3. Notes to Unaudited Pro forma Combined Statement of Operations for the Year Ended December 31, 2010.
(E) Reflects the historical consolidated statement of operations for the year ended December 31, 2010 as reported in our Annual Report on Form 10-K.
(F) Represents the audited historical statement of operations from the carve-out financial statements of the previous owner of the three businesses purchased.
(G) Increases depreciation and amortization expense as a result of the increase in the fair market value of the assets acquired. Depreciation and amortization expense is recognized using the straight-line method over an estimated useful life of 40 years for buildings as and intangibles and 5 years for furniture and equipment.
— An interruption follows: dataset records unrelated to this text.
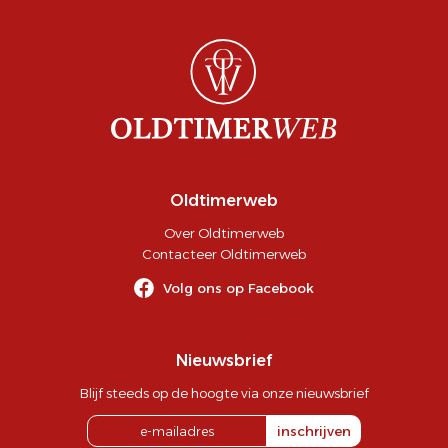
Oldtimerweb
Over Oldtimerweb
Contacteer Oldtimerweb
Volg ons op Facebook
Nieuwsbrief
Blijf steeds op de hoogte via onze nieuwsbrief
inschrijven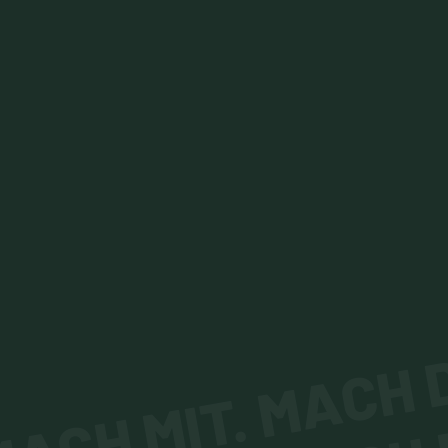
ACH MIT. MACH D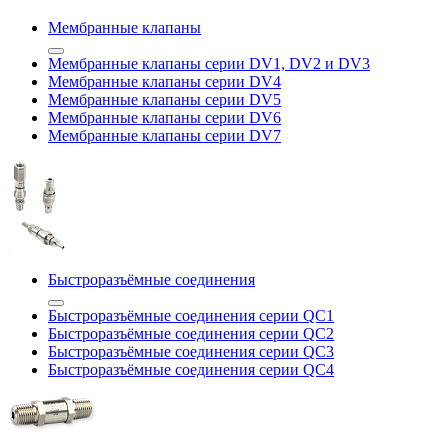
Мембранные клапаны
Мембранные клапаны серии DV1, DV2 и DV3
Мембранные клапаны серии DV4
Мембранные клапаны серии DV5
Мембранные клапаны серии DV6
Мембранные клапаны серии DV7
Быстроразъёмные соединения
Быстроразъёмные соединения серии QC1
Быстроразъёмные соединения серии QC2
Быстроразъёмные соединения серии QC3
Быстроразъёмные соединения серии QC4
(H) Increases interest expense to reflect additional interest paid on higher loan balances than those of the previous owner.
(I) Represents acquisition related expenses incurred at the time of closing.
(J) Represents the gain recognized in connection with the acquisitions of Southland Care Center, Autumn Breeze Healthcare Center, and College Park Healthcare of $300,049, $2,287,049, and $1,070,385 respectively.